Isabella nodded slowly. “A little,” she said. “That’s okay.”
That surprised him.
“I don’t want you pretending you’re not shaken,” she continued. “I lived too long around men who did that. It always came back worse.”
Alessandro studied her for a long moment.
She wasn’t afraid.
She was thinking.
“They hit a gala,” he said. “No casualties. Clean. Precise.”
Her brows knit. “So… not someone reckless.”
“No.”
“Someone patient.”
“Yes.”
She leaned back on her heels. “Then they want you watching shadows instead of building something new.”
Alessandro frowned. “What do you mean?”
Isabella stood and crossed the room, pacing slowly—nervous energy, but focused.
“All this—” she gestured vaguely, meaning the wars, the feuds, the names “—it’s old. Everyone knows the rules. Everyone knows where you’ll strike back.”
She turned to him. “What if you didn’t?”
The words hung there.
He sat up straighter. “Isabella—”
“I’m not saying stop,” she said quickly. “I’m saying start somewhere else.”
He watched her carefully now.
“You always talk about doors being closed,” she continued. “About people pulling away because of Marco.

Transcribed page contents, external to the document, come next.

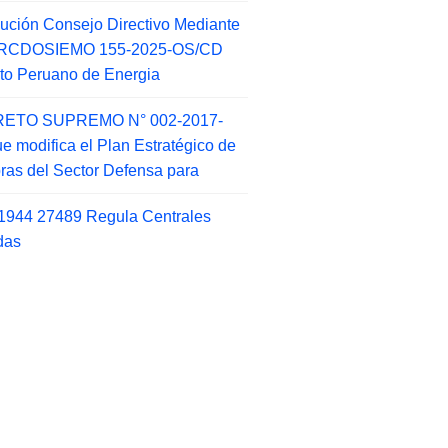
ución Consejo Directivo Mediante
 RCDOSIEMO 155-2025-OS/CD
tuto Peruano de Energia
ETO SUPREMO N° 002-2017-
e modifica el Plan Estratégico de
as del Sector Defensa para
1944 27489 Regula Centrales
das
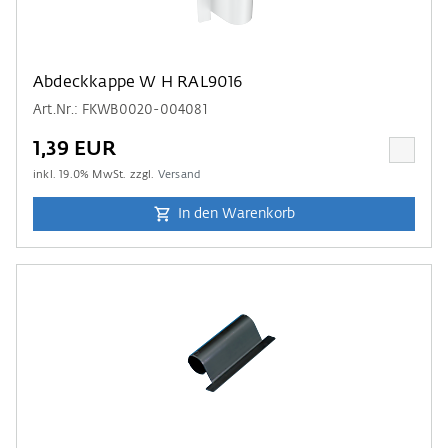
Abdeckkappe W H RAL9016
Art.Nr.: FKWB0020-004081
1,39 EUR
inkl.
19.0
% MwSt. zzgl.
Versand
In den Warenkorb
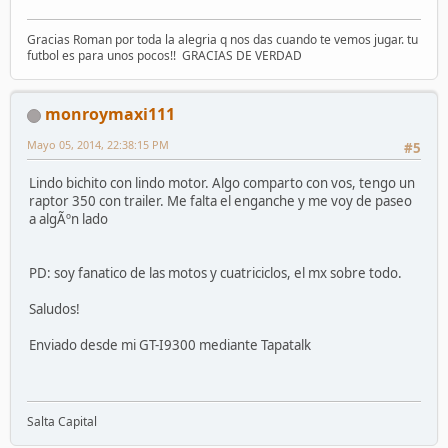
Gracias Roman por toda la alegria q nos das cuando te vemos jugar. tu
futbol es para unos pocos!! GRACIAS DE VERDAD
monroymaxi111
Mayo 05, 2014, 22:38:15 PM
#5
Lindo bichito con lindo motor. Algo comparto con vos, tengo un
raptor 350 con trailer. Me falta el enganche y me voy de paseo
a algÃºn lado
PD: soy fanatico de las motos y cuatriciclos, el mx sobre todo.
Saludos!
Enviado desde mi GT-I9300 mediante Tapatalk
Salta Capital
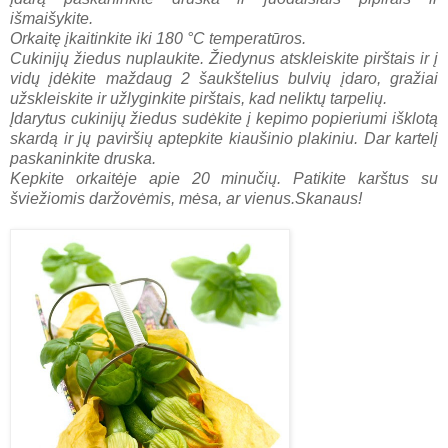
išmaišykite.
Orkaitę įkaitinkite iki 180 °C temperatūros.
Cukinijų žiedus nuplaukite. Žiedynus atskleiskite pirštais ir į
vidų įdėkite maždaug 2 šaukštelius bulvių įdaro, gražiai
užskleiskite ir užlyginkite pirštais, kad neliktų tarpelių.
Įdarytus cukinijų žiedus sudėkite į kepimo popieriumi išklotą
skardą ir jų paviršių aptepkite kiaušinio plakiniu. Dar kartelį
paskaninkite druska.
Kepkite orkaitėje apie 20 minučių. Patikite karštus su
šviežiomis daržovėmis, mėsa, ar vienus.
Skanaus!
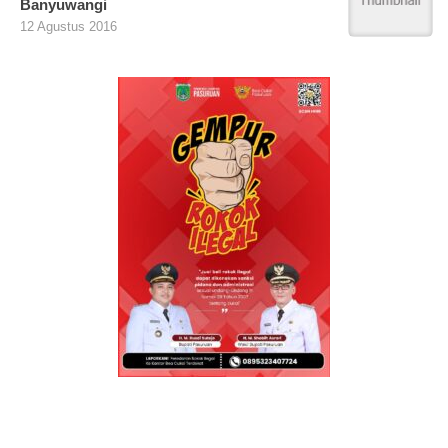
Banyuwangi
12 Agustus 2016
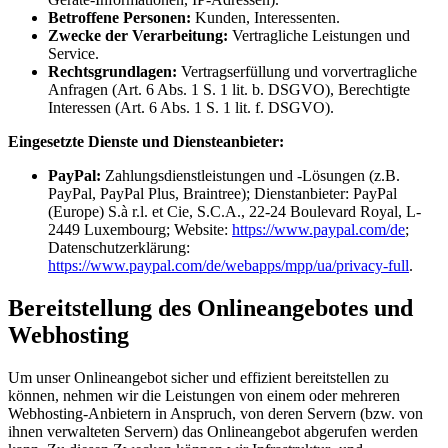
Betroffene Personen:
Kunden, Interessenten.
Zwecke der Verarbeitung:
Vertragliche Leistungen und
Service.
Rechtsgrundlagen:
Vertragserfüllung und vorvertragliche
Anfragen (Art. 6 Abs. 1 S. 1 lit. b. DSGVO), Berechtigte
Interessen (Art. 6 Abs. 1 S. 1 lit. f. DSGVO).
Eingesetzte Dienste und Diensteanbieter:
PayPal:
Zahlungsdienstleistungen und -Lösungen (z.B.
PayPal, PayPal Plus, Braintree); Dienstanbieter: PayPal
(Europe) S.à r.l. et Cie, S.C.A., 22-24 Boulevard Royal, L-
2449 Luxembourg; Website:
https://www.paypal.com/de
;
Datenschutzerklärung:
https://www.paypal.com/de/webapps/mpp/ua/privacy-full
.
Bereitstellung des Onlineangebotes und
Webhosting
Um unser Onlineangebot sicher und effizient bereitstellen zu
können, nehmen wir die Leistungen von einem oder mehreren
Webhosting-Anbietern in Anspruch, von deren Servern (bzw. von
ihnen verwalteten Servern) das Onlineangebot abgerufen werden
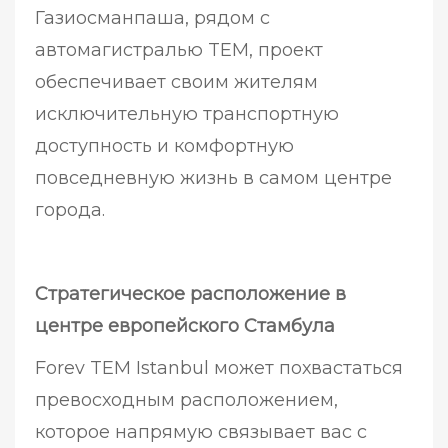
Газиосманпаша, рядом с
автомагистралью TEM, проект
обеспечивает своим жителям
исключительную транспортную
доступность и комфортную
повседневную жизнь в самом центре
города.
Стратегическое расположение в
центре европейского Стамбула
Forev TEM Istanbul может похвастаться
превосходным расположением,
которое напрямую связывает вас с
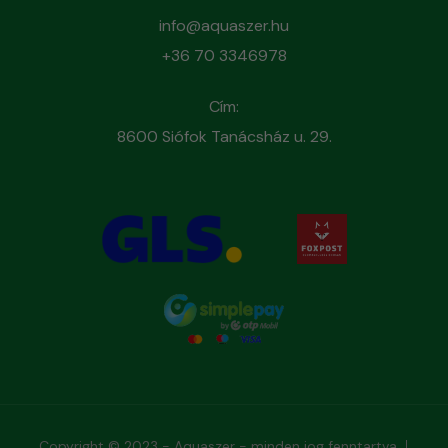
info@aquaszer.hu
+36 70 3346978
Cím:
8600 Siófok Tanácsház u. 29.
Copyright © 2023 - Aquaszer - minden jog fenntartva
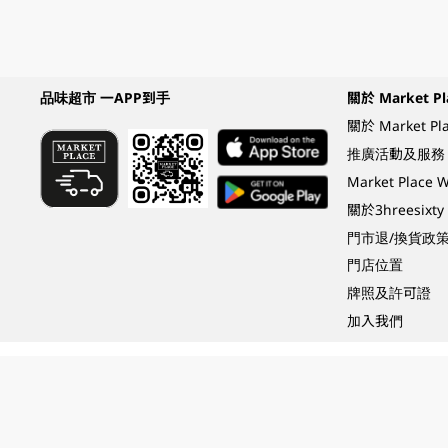
品味超市 一APP到手
關於 Market Pl
關於 Market Pl
推廣活動及服務
Market Plac
關於3hreesixty
門市退/換貨政
門店位置
牌照及許可證
加入我們
Under the law of Hong Kong, intoxicating liquor must not be sold or supplied t
根據香港法律，不得在業務過程中，向未成年人 (18 歲以下人士) 售賣或供應令人醺
© 2024 Wellcome / Market Place. The Dairy Farm Company Limited. All rights r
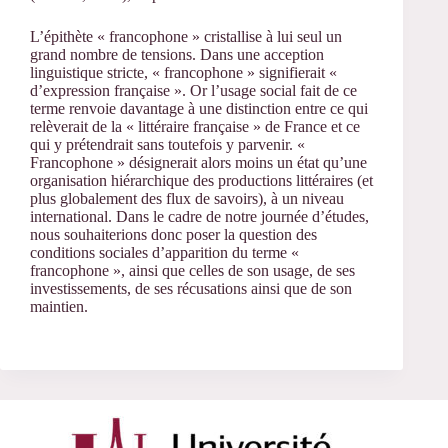
L’épithète « francophone » cristallise à lui seul un
grand nombre de tensions. Dans une acception
linguistique stricte, « francophone » signifierait «
d’expression française ». Or l’usage social fait de ce
terme renvoie davantage à une distinction entre ce qui
relèverait de la « littéraire française » de France et ce
qui y prétendrait sans toutefois y parvenir. «
Francophone » désignerait alors moins un état qu’une
organisation hiérarchique des productions littéraires (et
plus globalement des flux de savoirs), à un niveau
international. Dans le cadre de notre journée d’études,
nous souhaiterions donc poser la question des
conditions sociales d’apparition du terme «
francophone », ainsi que celles de son usage, de ses
investissements, de ses récusations ainsi que de son
maintien.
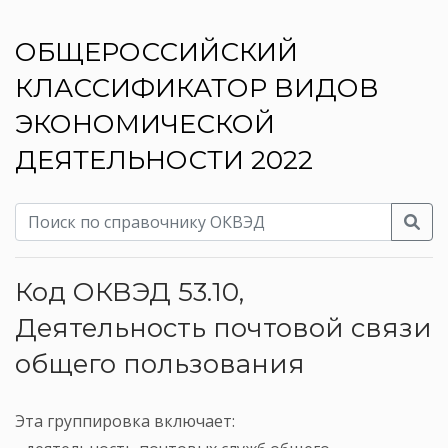
ОБЩЕРОССИЙСКИЙ
КЛАССИФИКАТОР ВИДОВ
ЭКОНОМИЧЕСКОЙ
ДЕЯТЕЛЬНОСТИ 2022
Код ОКВЭД 53.10,
Деятельность почтовой связи
общего пользования
Эта группировка включает:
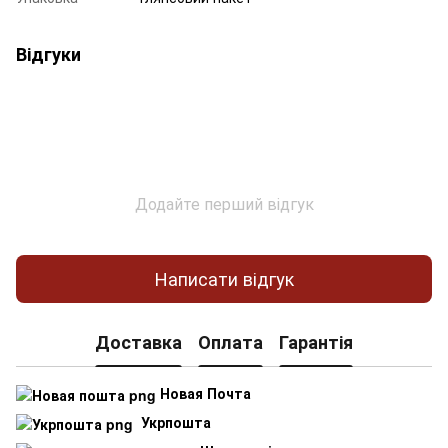
Відгуки
Додайте перший відгук
Написати відгук
Доставка
Оплата
Гарантія
Новая Почта
Укрпошта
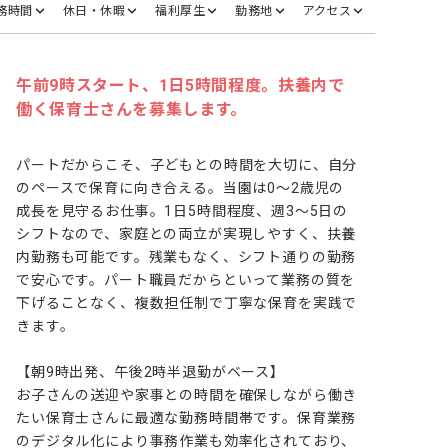
務時間
休日・休暇
福利厚生
勤務地
アクセス
午前9時スタート、1日5時間程度。扶養内で
働く保育士さんを募集します。
パートだからこそ、子どもとの時間を大切に、自分
のペースで保育に向き合える。当園は0～2歳児の
成長を見守るお仕事。1日5時間程度、週3～5日の
シフトなので、家庭との両立が実現しやすく、扶養
内勤務も可能です。残業もなく、シフト通りの勤務
で安心です。パート職員だからといって業務の質を
下げることなく、複数担任制で丁寧な保育を実践で
きます。

【朝9時出発、午後2時半退勤がベース】

お子さんの送迎や家事との時間を確保しながら働き
たい保育士さんに最適な勤務時間帯です。保育業務
のデジタル化により事務作業も効率化されており、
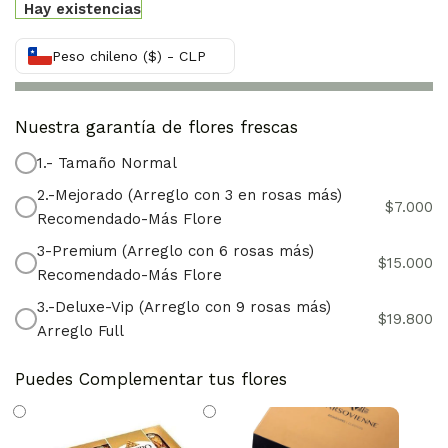
Hay existencias
Peso chileno ($) - CLP
Nuestra garantía de flores frescas
1.- Tamaño Normal
2.-Mejorado (Arreglo con 3 en rosas más)
$
7.000
Recomendado-Más Flore
3-Premium (Arreglo con 6 rosas más)
$
15.000
Recomendado-Más Flore
3.-Deluxe-Vip (Arreglo con 9 rosas más)
$
19.800
Arreglo Full
Puedes Complementar tus flores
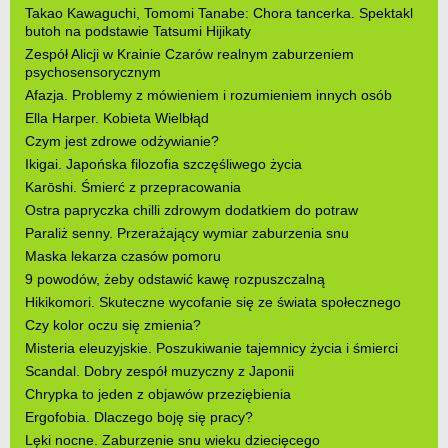
Takao Kawaguchi, Tomomi Tanabe: Chora tancerka. Spektakl
butoh na podstawie Tatsumi Hijikaty
Zespół Alicji w Krainie Czarów realnym zaburzeniem
psychosensorycznym
Afazja. Problemy z mówieniem i rozumieniem innych osób
Ella Harper. Kobieta Wielbłąd
Czym jest zdrowe odżywianie?
Ikigai. Japońska filozofia szczęśliwego życia
Karōshi. Śmierć z przepracowania
Ostra papryczka chilli zdrowym dodatkiem do potraw
Paraliż senny. Przerażający wymiar zaburzenia snu
Maska lekarza czasów pomoru
9 powodów, żeby odstawić kawę rozpuszczalną
Hikikomori. Skuteczne wycofanie się ze świata społecznego
Czy kolor oczu się zmienia?
Misteria eleuzyjskie. Poszukiwanie tajemnicy życia i śmierci
Scandal. Dobry zespół muzyczny z Japonii
Chrypka to jeden z objawów przeziębienia
Ergofobia. Dlaczego boję się pracy?
Lęki nocne. Zaburzenie snu wieku dziecięcego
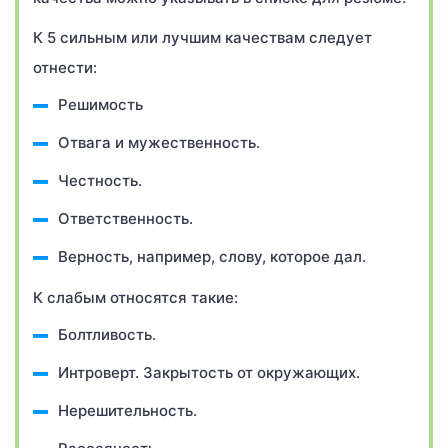
К 5 сильным или лучшим качествам следует
отнести:
Решимость
Отвага и мужественность.
Честность.
Ответственность.
Верность, например, слову, которое дал.
К слабым относятся такие:
Болтливость.
Интроверт. Закрытость от окружающих.
Нерешительность.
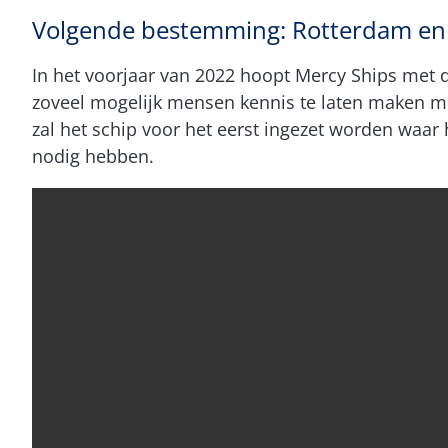
Volgende bestemming: Rotterdam en
In het voorjaar van 2022 hoopt Mercy Ships met
zoveel mogelijk mensen kennis te laten maken me
zal het schip voor het eerst ingezet worden waa
nodig hebben.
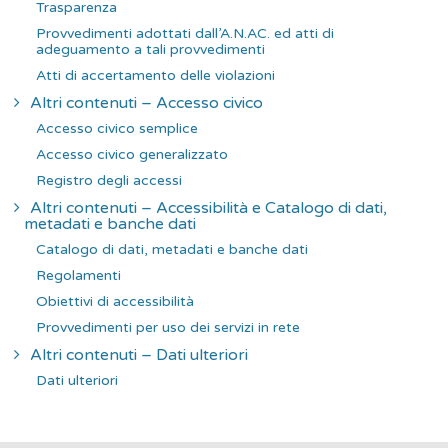
Trasparenza
Provvedimenti adottati dall’A.N.AC. ed atti di
adeguamento a tali provvedimenti
Atti di accertamento delle violazioni
Altri contenuti – Accesso civico
Accesso civico semplice
Accesso civico generalizzato
Registro degli accessi
Altri contenuti – Accessibilità e Catalogo di dati,
metadati e banche dati
Catalogo di dati, metadati e banche dati
Regolamenti
Obiettivi di accessibilità
Provvedimenti per uso dei servizi in rete
Altri contenuti – Dati ulteriori
Dati ulteriori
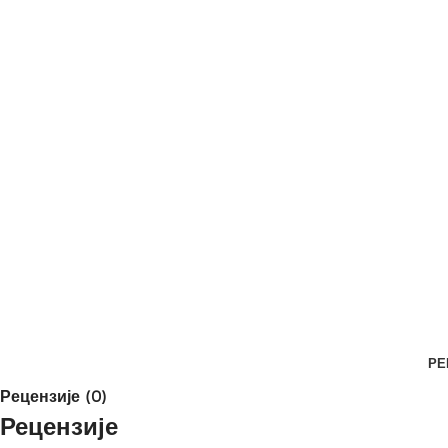
РЕ
Рецензије (0)
Рецензије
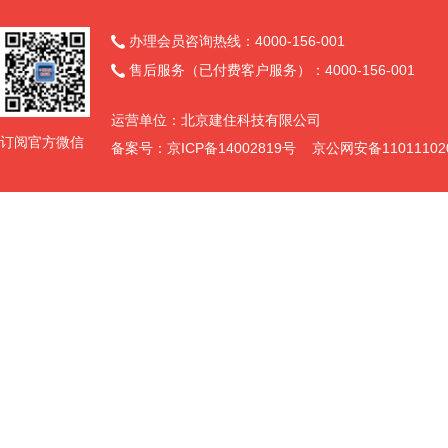
办理会员咨询热线：4000-156-001

售后服务（已付费客户服务）：4000-156-001

运营单位：北京建住科技有限公司
订阅官方微信
备案号：京ICP备14002819号 京公网安备11011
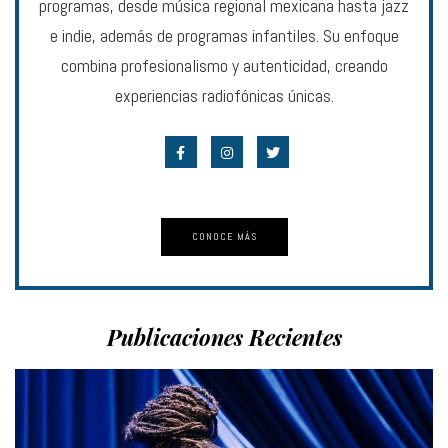
programas, desde música regional mexicana hasta jazz
e indie, además de programas infantiles. Su enfoque
combina profesionalismo y autenticidad, creando
experiencias radiofónicas únicas.
CONOCE MÁS
Publicaciones Recientes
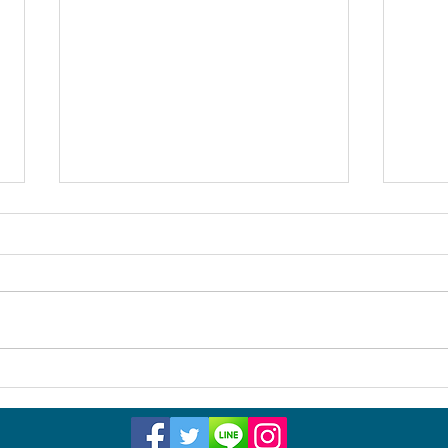
Time-based Wellness: ปรับ
Time
ชีวิตให้ฟิตตามเวลา (2)
ชีวิ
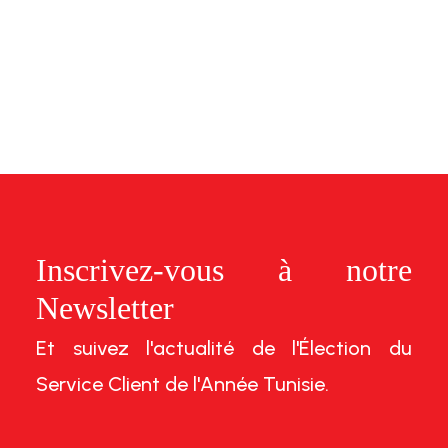
Inscrivez-vous à notre
Newsletter
Et suivez l'actualité de l'Élection du
Service Client de l'Année Tunisie.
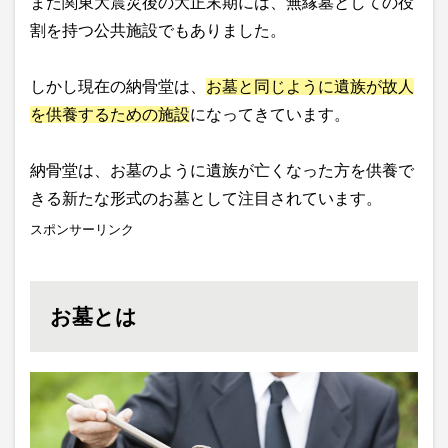
また関東大震災後の大正末期には、無縁墓としての役
割を持つ公共施設でもありました。
しかし現在の納骨堂は、
お墓と同じように遺族が故人
を供養するための施設
になってきています。
納骨堂は、お墓のように遺族が亡くなった方を供養で
きる新たな形式のお墓として注目されています。
スポンサーリンク
お墓とは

So stop knocking on their doors.”
She stopped in front of him again.
“Open your own.”
Alessandro let out a slow breath. “Doing what?”
She shrugged slightly. “Things no one’s fighting over yet. Infrastructure. Logistics. Digital laundering. Quiet routes. Places where being alone matters more than being powerful.”
He stared at her.
She faltered just a bit under his gaze. “I’m not pretending I know everything. I just—” she hesitated, then said honestly, “I don’t want our lives to be only about surviving attacks.”
Something in his chest shifted.
Not strategy.
Respect.
“You’ve been thinking about this,” he said.
She nodded. “I have a lot of time.”
He reached out, pulling her gently between his knees, resting his forehead against her stomach.
“I don’t deserve you,” he said quietly.
She threaded her fingers through his hair. “Then build something worthy of us.”
For the first time since the bomb, Alessandro smiled.
Not sharply.
Not dangerously.
Just… real.
Marco
Marco didn’t break anything this time.
That worried him.
He stood alone in his office long after the house had gone quiet, staring at the city like it might confess something if he watched long enough.
The bomb had been a warning.
Not from De Luca.
He knew Alessandro’s style. Loud. Final. Personal.
This had been surgical.
Anonymous.
Calculated.
Which meant Marco wasn’t the only target.
That realization sat heavy in his chest.
For years, the world had been simple: enemies wore faces. Names. Bloodlines.
Now?
Now someone was teaching them all a new rule.
Visibility did not equal power.
Silence did.
Marco picked up his phone, scrolling through reports, whispers, half-confirmed rumors.
Alessandro hadn’t retaliated.
Not yet.
That was… unexpected.
He frowned.
If De Luca was lying low, then either he was wounded—or planning something smarter.
Marco didn’t like either option.
He set the phone down slowly.
“There’s someone else,” he said aloud to the empty room. “And they’re not here to kneel.”
For the first time in a long time, Marco Romano felt something uncomfortably close to uncertainty.
And uncertainty, he knew, was how empires began to fall.